American ingenuity at it's finest!
Now for a random recipe. The recipe below was taken from a cookbook by Marcy Goldman called “A Passion for Baking”. This bread recipe was one that my mom and I made while I was in CA waiting to start this Qatari adventure. It looks like it requires a lot, but most of the time is spent waiting for the bread to rise and do its thing. I must say, this bread tastes SO good. If I had the means here, I would try to make this bread every week and use it in place of the stuff we buy at the store. Worth every second of waiting…give it a try (We made one big loaf, but later thought it would have been better as two smaller loaves). The whole cookbook has several recipes that we tried and loved…and several that we just didn’t around to making but look so yummy. I’d recommend the cookbook as well as this bread!!

Outstanding French Country Bread
Recipe: Outstanding French Country Bread
Source: A Passion for Baking by Marcy Goldman

Sponge Starter (8-16 hours ahead)
1 1/2 cups warm water (100-110 degrees)
1/4 teaspoon rapid-rise yeast
1 1/2 cups, approximately, bread flour

All of sponge starter
1 1/2 cups warm water (100-110 degrees)
1/2 teaspoon rapid-rise yeast
2 tablespoons extra virgin olive oil
2 3/4 teaspoons salt
1 tablespoon sugar
4 to 6 cups bread flour

For Sponge Starter, in a small bowl, stir together water and yeast and let yeast dissolve by briskly whisking.

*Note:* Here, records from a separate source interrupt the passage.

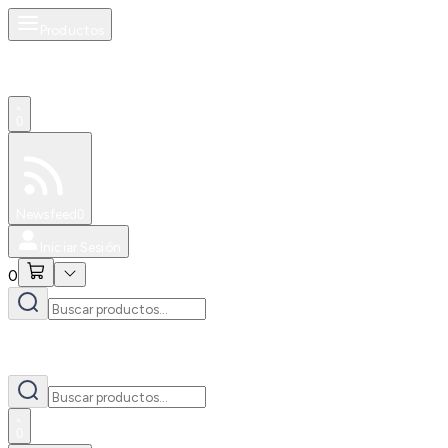
Productos
0
Especiales
Newsfeed
0
Iniciar Sesión
0
0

With a whisk or wooden spoon, stir in bread flour to make a thick mixture. It should be like a gloppy pudding. Cover bowl loosely with plastic wrap (leaving a small air space); let stand at room temperature 8-16 hours.

Stack two baking sheets together and line top sheet with two sheets of parchment paper. If your oven and baking sheets cannot accommodate two breads, prepare another set of sheets to bake second bread (or make one large bread).

To make the bread, stir down starter to deflate it. Spoon it into mixer bowl. Hand-whisk in 1 1/2 cups warm water (100-110 degrees), yeast, oil, salt, sugar, and most of flour. Stir to make a messy mass and then loosely cover bowl and let until dough is smooth and resilient but not tough and bouncy. Remove dough hook and lightly spray dough with nonstick cooking spray. Cover entire mixer and bowl with a large clear plastic bag. Let rise 90 minutes to 2 1/2 hours until dough has doubled.

Turn out dough onto a lightly floured work surface and gently deflate. Divide dough in half (or keep it as one large bread); form into two balls.

Gently place balls of dough, seam sides down, on prepared baking sheets. Spray dough with nonstick cooking spray. Cover baking sheets loosely with large clear plastic bag. Let dough rise until puffy (and 50% larger in volume).

Preheat oven to 475 degrees. Slash loaves with a sharp knife before baking. Spritz with water and dust with flour. (If dough deflates with you slash it, it rose too much but might recover with oven heat.)

Atomize oven with a few squirts of water and place baking sheets on lower oven rack. Spray oven interior every 5 minutes for the first 15 minutes (Do not spray oven lightbulb!). When 20 minutes remain, reduce heat to 425 degrees to finish baking. Loaf should be well browned after a total of 25-35 minutes. Cool well on a wire rack before slicing. To store, keep in a loosely sealed plastic bag (which softens crust but keeps bread moist) or in a brown paper bag lightly sealed.